Thursday, September 15, 2011
What Good Are Governments?
Ask Somalians. Or citizens of any country where the government fails.
I have been thinking of this because of the prominence of weirdos such as Ron Paul, given his current run for the president of the United States. Why would someone so anti-government wish to run it? Unless it's to run it to ground.
That must be it.
I'm joking, but not much. Libertarians, in the most extreme mold, do desire a world with almost no collective action, even though such a Paradise would probably turn them into Objectivist Jerky. No fanatic Libertarian will ever need the help of another person, no Libertarian project requires cooperation, and all Libertarians stay strong, self-sufficient and spry until they painlessly die in a blink of an eye.
Yet I'm not immune to some parts of the Libertarian creed, about self-government, freedom and letting other people live their own lives as they wish. All that is appealing. The problem lies in the fact that humans are herd animals, that humans need other humans and that the herd must be organized. Otherwise the strong and vicious will stomp the rest of the herd to the ground.
Besides, there are tasks which can only be completed by people working together. Markets and for-profit firms will not cope with those tasks as well as collective arrangements do.

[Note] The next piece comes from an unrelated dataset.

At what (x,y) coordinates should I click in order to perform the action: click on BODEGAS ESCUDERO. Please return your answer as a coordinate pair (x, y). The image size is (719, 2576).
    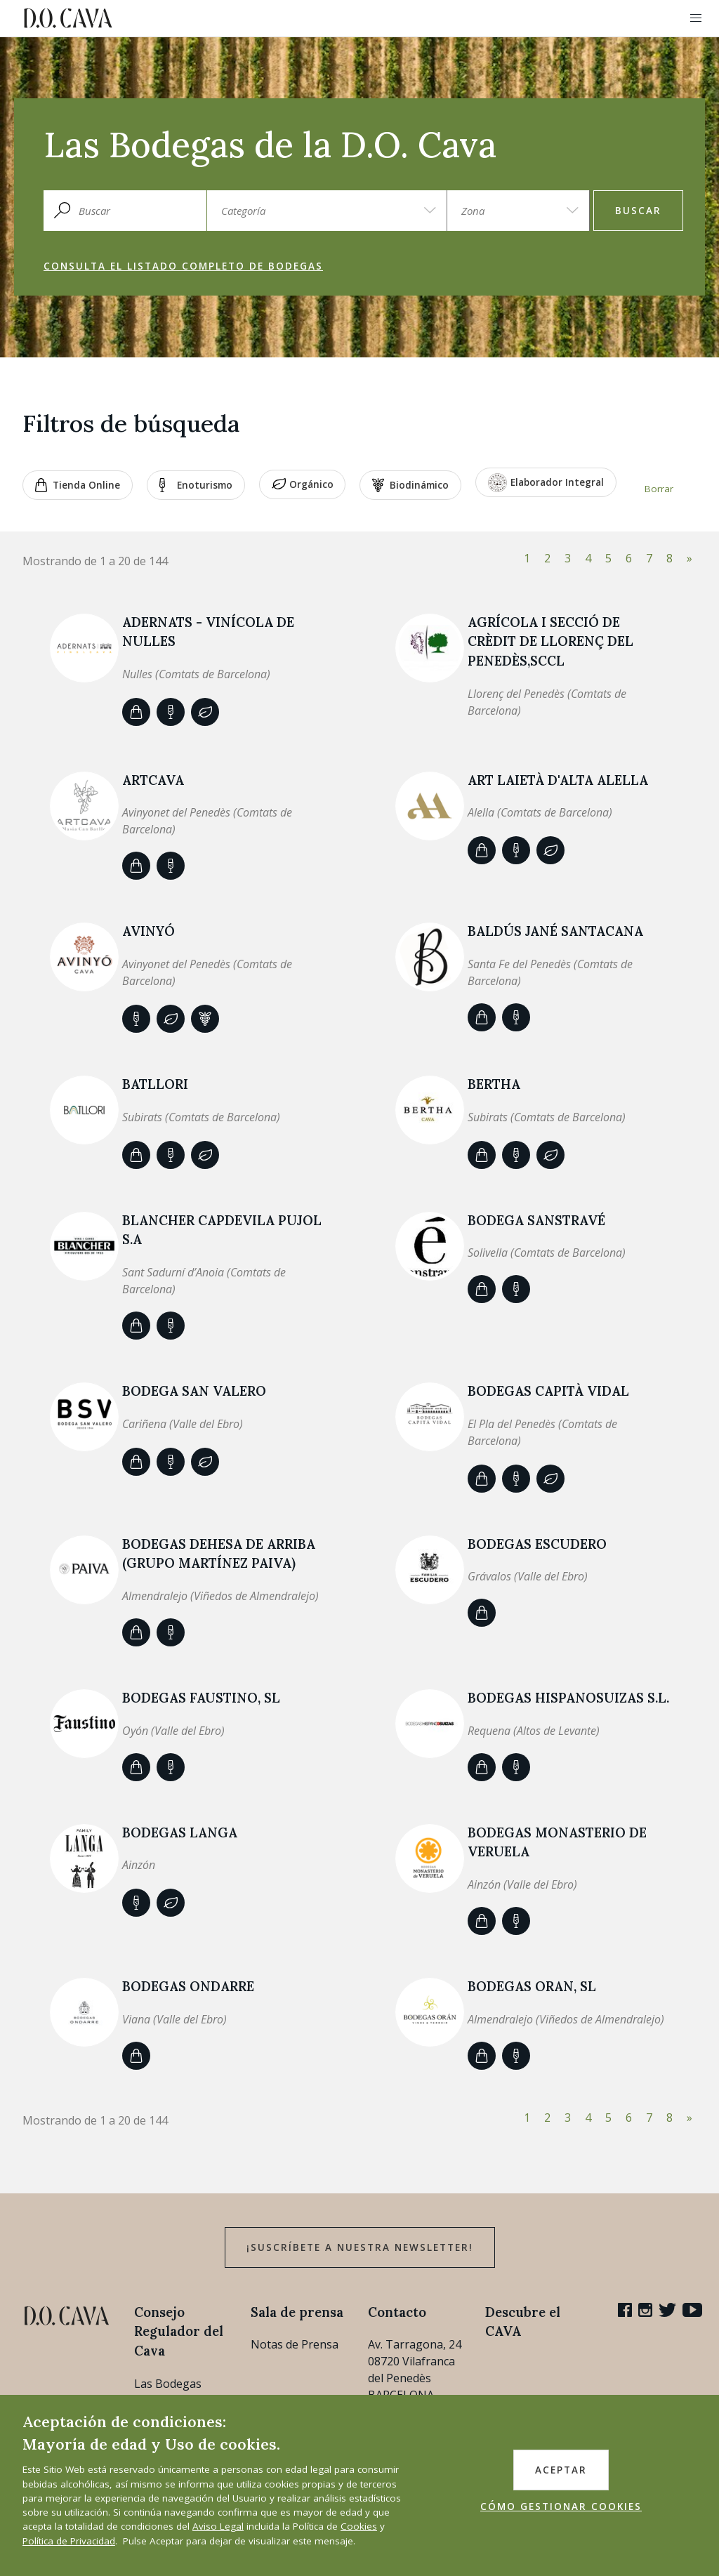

Amanda has written about the way the infrastructure and services governments provide us are invisible, and that may well be part of the reason why the "tax relief" arguments get so much support. It would be wonderful not to pay any taxes, wonderful! Of course provided that the services those taxes fund would still somehow be available.
The crucial puzzle is this: Do those who desire no taxes or minimal taxes really understand which services that would cut? That it would be their elderly relatives who would no longer get Social Security or subsidized nursing care or government-funded health care? It is, after all, those "entitlements" that people like Ron Paul wish to destroy.
And does the "tax relief" contingent understand that the alternative they advocate does not mean no-costs-to-them? If the government does not provide retirement security or old-age health care, then either the families of the elderly must provide it or we must let those people who don't have enough saved die for lack of food and care.
This topic provokes extreme reactions. Either the government is the Monster Godzilla, rising out of the ocean to wring the necks of innocent tax-payers or it is the Holy Mother of us all. In reality it is neither, of course. But it is necessary, and though its overall size can be debated, no government should be made small enough to drown in a bathtub, as Grover Norquist once famously advocated.
Norquist would not survive in the kind of world he advocates, and neither would many in the current Tea Party.